Al Gore upped the ante Wednesday in his self-described bid to be "a law enforcement president" by proposing to hire 10,000 new prosecutors in communities nationwide.

The vice president's campaign proposal is modeled after President Clinton's COPS program to put 100,000 new community police officers on the streets, which Gore has already proposed expanding by 50,000.

In prepared remarks for his speech to Kansas City-area law enforcement personnel, Gore said he was focusing on the "front lines. We need more police. We need more crime-fighting prosecutors. And then we have to give them all the tools and resources they need to make even the toughest crime 'hot spots' safe and secure."

According to a 1996 Bureau of Justice Statistics survey, one quarter of prosecutor offices in the country did not employ a full-time prosecutor.

Gore also proposed a fund to target "hot spots," communities where, contrary to the national trend, crimes rates have gone up. Such a fund, his campaign said, "would provide resources to hire more police, pay cops overtime in troubled crime areas, equip neighborhoods with the latest crime prevention technologies, and help local law enforcement work in cooperation with federal authorities."

The two pieces are part of a previously announced package of $1.1 billion in additional crime-fighting spending by the federal government over 10 years, which Gore said would be paid for out of projected budget surpluses.

Crime is this week's focus for Gore, although he appears preoccupied by the Texas budget and its shortfall of at least $610 million, which state officials say is due to underestimated Medicaid costs.

Gore has used the budget news out of Texas to question whether Texas Governor George W. Bush could ably steward the national economy.

In two Tuesday night speeches in Missouri, Gore said nothing of the crime proposal he'd passionately advanced earlier in the day, a constitutional amendment guaranteeing rights to crime victims.
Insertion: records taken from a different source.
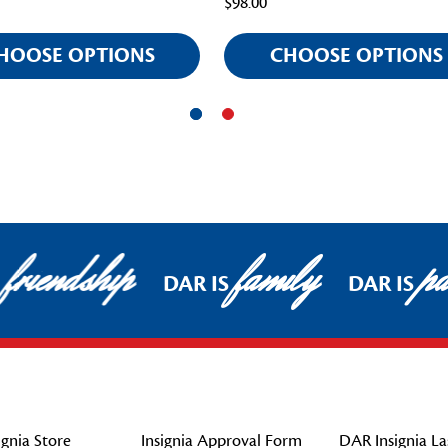
$98.00
HOOSE OPTIONS
CHOOSE OPTIONS
friendship
family
pat
DAR IS
DAR IS
gnia Store
Insignia Approval Form
DAR Insignia La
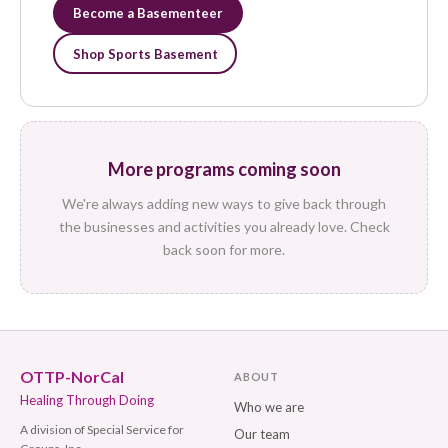
Become a Basementeer
Shop Sports Basement
More programs coming soon
We're always adding new ways to give back through
the businesses and activities you already love. Check
back soon for more.
OTTP-NorCal
ABOUT
Healing Through Doing
Who we are
A division of Special Service for
Our team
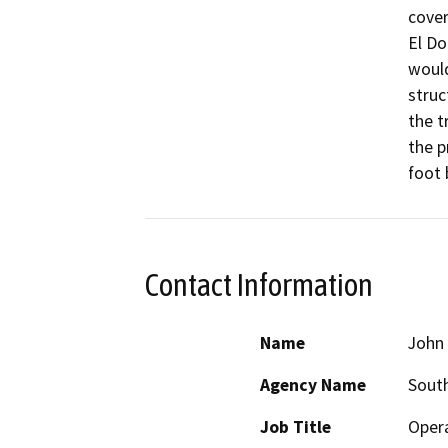
cover
El Do
would
struc
the t
the p
foot 
Contact Information
Name
John 
Agency Name
South
Job Title
Opera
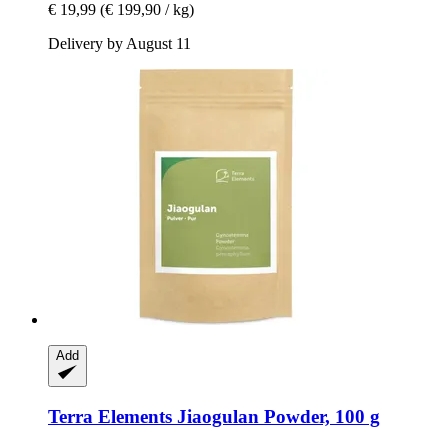
€ 19,99
(€ 199,90 / kg)
Delivery by August 11
Add
Terra Elements
Jiaogulan Powder, 100 g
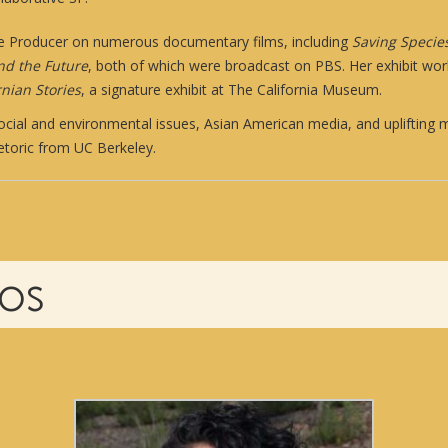
e Producer on numerous documentary films, including
Saving Specie
and the Future
, both of which were broadcast on PBS. Her exhibit wor
nian Stories
, a signature exhibit at The California Museum.
cial and environmental issues, Asian American media, and uplifting m
hetoric from UC Berkeley.
IOS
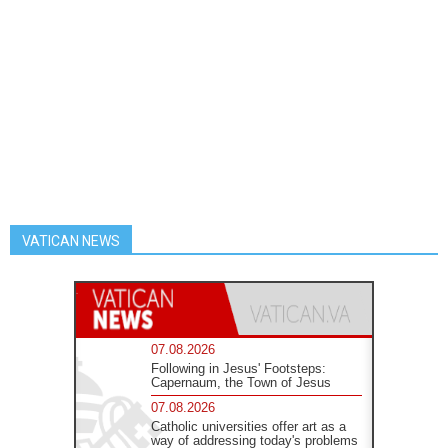
VATICAN NEWS
07.08.2026
Following in Jesus' Footsteps:
Capernaum, the Town of Jesus
07.08.2026
Catholic universities offer art as a
way of addressing today's problems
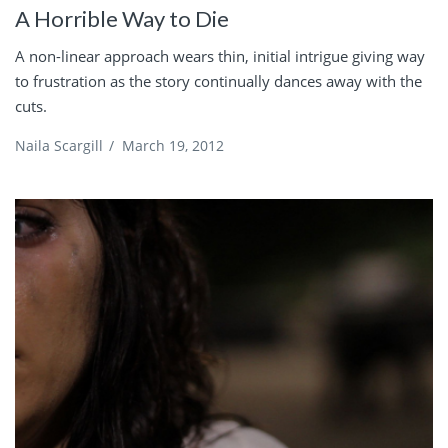
A Horrible Way to Die
A non-linear approach wears thin, initial intrigue giving way
to frustration as the story continually dances away with the
cuts.
Naila Scargill
/
March 19, 2012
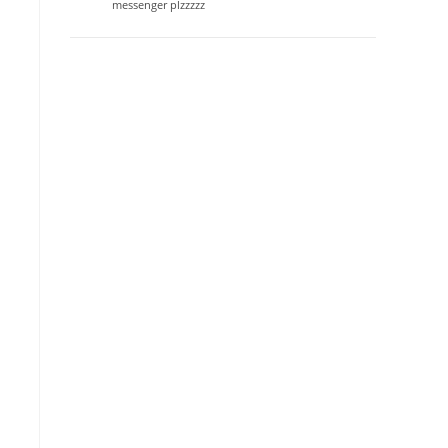
messenger plzzzzz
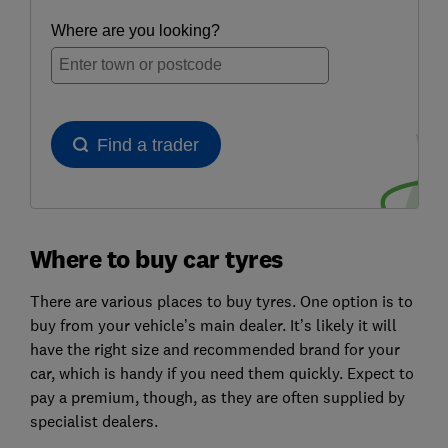
Where to buy car tyres
There are various places to buy tyres. One option is to
buy from your vehicle’s main dealer. It’s likely it will
have the right size and recommended brand for your
car, which is handy if you need them quickly. Expect to
pay a premium, though, as they are often supplied by
specialist dealers.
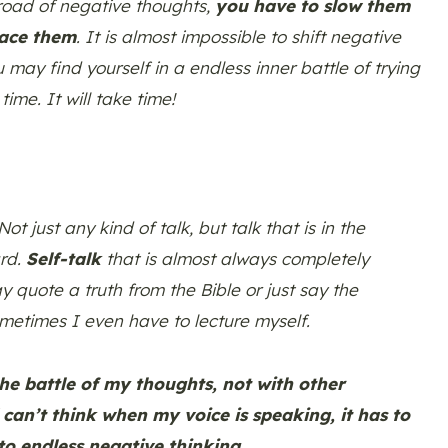
 road of negative thoughts,
you have to slow them
lace them
. It is almost impossible to shift negative
u may find yourself in a endless inner battle of trying
time. It will take time!
ot just any kind of talk, but talk that is in the
ard.
Self-talk
that is almost always completely
y quote a truth from the Bible or just say the
ometimes I even have to lecture myself.
the battle of my thoughts, not with other
an’t think when my voice is speaking, it has to
to endless negative thinking.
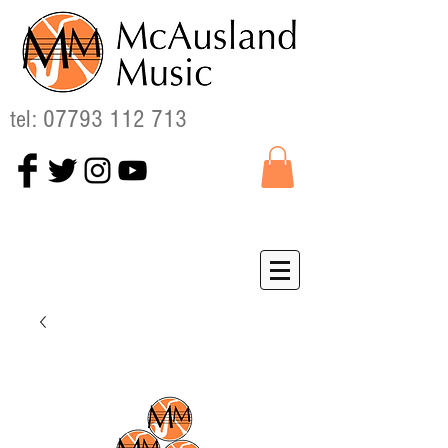
tel:
07793 112 713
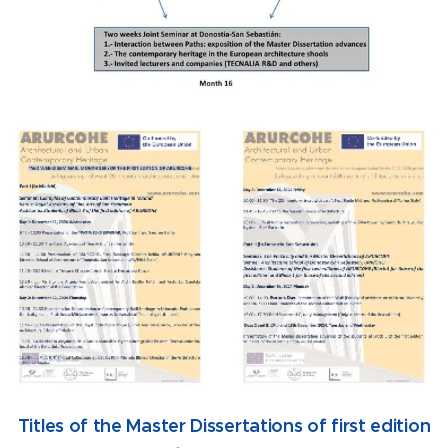
Titles of the Master Dissertations of first edition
"I want to be a law enforcement president and I want to be a president who fights for victims' rights," Gore said in Memphis, Tenn.

Instead, in Missouri, the vice president tore into Bush for proposing more than $1.3 trillion in tax cuts over 10 years, and seeking to allow workers to invest some of their Social Security payroll taxes in the stock market.

Gore charged that Bush and his allies want "to swing the pendulum when it's straight up and down. They want to swing it not only toward privatizing Social Security but a big ol' tax cut for the wealthy."

"I just think that we need to have simple fiscal responsibility," declared Gore.

"President Clinton and I have steered a very responsible course. There hasn't been any jumping off the deep end."